2.2 Viscous-Vortex and Thermal Blobs

In the viscous-vortex and thermal-blob methods the dimensionless carrier-phase equations are written in the form [7]:

$$\begin{aligned}&\frac{\partial \omega }{\partial t}+{\mathrm {div}}\left( \omega \mathbf{v}\right) =\frac{1}{\mathrm Re}\Delta \omega ,\end{aligned}$$
(5a)
$$\begin{aligned}&{{\partial T}\over {\partial t}}+ {\mathrm {div}}(T\mathbf{v})=\frac{\gamma }{\text {Re Pr}}\Delta T, \end{aligned}$$
(5b)

where \(\omega = \nabla \times \mathbf{v}\) is the vorticity; \(\mathrm{Re}=\rho LU/\mu \) and \(\gamma =c_p/c_v\) are the Reynolds number and the specific heat ratio; \(\rho \), \(\mu \) and U are density, dynamic viscosity and velocity of the carrier phase (gas). Equation (5a) is the vorticity transport equation which follows from the Navier–Stokes equations for an incompressible fluid.
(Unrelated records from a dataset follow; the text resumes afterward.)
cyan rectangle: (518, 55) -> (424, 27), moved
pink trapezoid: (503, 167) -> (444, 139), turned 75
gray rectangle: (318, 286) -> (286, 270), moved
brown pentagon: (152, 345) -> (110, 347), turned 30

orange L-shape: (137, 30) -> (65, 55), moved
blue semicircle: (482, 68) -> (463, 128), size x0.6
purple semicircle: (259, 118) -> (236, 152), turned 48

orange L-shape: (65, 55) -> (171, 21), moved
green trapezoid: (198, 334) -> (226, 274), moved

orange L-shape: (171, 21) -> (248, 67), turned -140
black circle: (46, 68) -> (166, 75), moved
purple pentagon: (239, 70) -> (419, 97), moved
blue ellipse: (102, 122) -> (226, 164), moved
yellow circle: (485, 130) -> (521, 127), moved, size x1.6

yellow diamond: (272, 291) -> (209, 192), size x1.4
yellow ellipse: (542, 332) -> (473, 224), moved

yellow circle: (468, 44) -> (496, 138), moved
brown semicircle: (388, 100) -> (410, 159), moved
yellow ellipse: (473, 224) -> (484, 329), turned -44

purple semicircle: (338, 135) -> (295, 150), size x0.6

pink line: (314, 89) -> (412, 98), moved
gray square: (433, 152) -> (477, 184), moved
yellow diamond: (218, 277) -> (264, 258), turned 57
Equation (5b) is the transient heat conduction equation.

Introducing the vortex and thermal diffusion velocities, \(\mathbf{v}_{dv}\) and \(\mathbf{v}_{dT}\), Eq. (5) can be presented in the divergence forms:

$$ \begin{array}{l}\displaystyle \frac{\partial \omega }{\partial t}+{\mathrm {div}}\left( \omega \left( \mathbf{v}+\mathbf{v}_{dv}\right) \right) =0,\\ \displaystyle \frac{\partial T}{\partial t}+{\mathrm {div}}\left( T\left( \mathbf{v}+\mathbf{v}_{dT}\right) \right) =0, \end{array} $$

where

$$ \mathbf{v}_{dv}=-\frac{1}{\mathrm Re}\frac{\nabla \omega }{\omega },\;\mathbf{v}_{dT}=-\frac{\gamma }{\mathrm {Re}}\,{\mathrm Pr}\frac{\nabla T}{T}. $$

This allows tracking of viscous-vortex and thermal blobs moving with velocities \(v+v_{dv}\) and \(v+v_{dT}\) respectively by solving ODEs subject to corresponding initial conditions. Then, vorticity and temperature fields are calculated.
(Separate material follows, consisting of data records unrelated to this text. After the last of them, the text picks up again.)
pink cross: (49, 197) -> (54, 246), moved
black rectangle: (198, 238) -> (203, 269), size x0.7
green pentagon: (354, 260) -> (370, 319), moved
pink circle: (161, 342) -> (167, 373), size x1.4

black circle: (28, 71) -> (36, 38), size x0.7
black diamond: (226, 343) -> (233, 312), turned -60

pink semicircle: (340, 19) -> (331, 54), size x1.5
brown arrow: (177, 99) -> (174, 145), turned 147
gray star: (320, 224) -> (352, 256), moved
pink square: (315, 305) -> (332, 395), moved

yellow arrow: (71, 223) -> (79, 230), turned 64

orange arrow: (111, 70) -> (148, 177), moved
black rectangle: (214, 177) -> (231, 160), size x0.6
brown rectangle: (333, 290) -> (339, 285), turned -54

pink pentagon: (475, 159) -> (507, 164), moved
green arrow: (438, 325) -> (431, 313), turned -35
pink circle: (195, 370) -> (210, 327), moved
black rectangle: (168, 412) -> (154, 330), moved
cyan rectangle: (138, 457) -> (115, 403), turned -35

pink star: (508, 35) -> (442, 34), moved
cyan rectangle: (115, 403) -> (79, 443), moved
In the first method, the domain with a non-zero vorticity is discretised into N elements, with the area of the i-th element equal to \(\Delta _{vi}\):

$$ \begin{aligned}&\omega \left( \mathbf{r},t\right) \approx \sum \limits _{i=1}^N \Gamma _i \zeta _{\varepsilon _i}\left( \mathbf{r}-\mathbf{r}_{vi}\left( t\right) \right) ,\\&\Gamma _i \approx \omega _0\left( \mathbf{r}_{vi}\left( t_0\right) \right) \Delta _{vi}=\mathrm{const}, \end{aligned} $$

where \(\zeta _{\varepsilon _i}\left( \mathbf{r}\right) \) are the so-called cut-off functions. The elements of discretisation are called blobs.

Similarly, the equations for M thermal blobs, take the form:

$$ \begin{aligned}&T\left( \mathbf{r},t\right) \approx \sum \limits _{i=1}^M \Theta _i \zeta _{\varepsilon _i}\left( \mathbf{r}-\mathbf{r}_{Ti}\left( t\right) \right) ,\\&\Theta _i = T_0\left( \mathbf{r}_{Ti}\left( t_0\right) \right) \Delta _{Ti}={\mathrm {const}}, \end{aligned} $$

where \(\Theta _i\) and \(\mathbf{r}_{Ti}\) are the strength and position of the i-th thermal blob.
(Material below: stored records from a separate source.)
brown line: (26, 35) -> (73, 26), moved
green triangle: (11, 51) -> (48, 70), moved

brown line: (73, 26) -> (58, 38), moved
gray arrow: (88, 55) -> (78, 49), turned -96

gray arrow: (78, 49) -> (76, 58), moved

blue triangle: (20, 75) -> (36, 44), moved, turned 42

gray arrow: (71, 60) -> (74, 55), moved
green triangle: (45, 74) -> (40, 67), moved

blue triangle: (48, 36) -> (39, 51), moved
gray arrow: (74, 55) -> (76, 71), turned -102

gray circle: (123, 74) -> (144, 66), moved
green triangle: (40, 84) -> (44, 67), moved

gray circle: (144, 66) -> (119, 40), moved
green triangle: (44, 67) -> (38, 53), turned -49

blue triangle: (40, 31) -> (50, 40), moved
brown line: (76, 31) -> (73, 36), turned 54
Once the vorticity field is calculated, then the velocity field can be restored using the Biot–Savart integral.

3 Results

The accuracy of calculations depends on a number of parameters used in the discretisation formulas, including the numbers of viscous-vortex and thermal blobs, the initial geometry of the blobs, and the time step used in calculating the systems of ordinary differential equations. To verify the numerical algorithm, the Lamb vortex flow described by an exact analytical solution to the transient Navier–Stokes equations was used. Once the model was verified, it was applied to the simulation of the injection of a cold, two-phase jet into a hot, quiescent gas. In the case of an impulse jet with a step-like velocity distribution, a vortex ring (or vortex pair) is usually formed after the jet injection. The study presented in [4, 7] was focused on the formation and dynamics of a two-phase vortex pair both taking into account and not taking into account thermal effects.

The flows with the finest droplets were shown to demonstrate better mixing: low-inertia droplets were shown to form ring-like structures. Droplets of medium size were shown to collect into narrow bands. The clouds of droplets with the largest inertia were shown to remain close to the jet axis. The latter result was supported by experimental observations [1].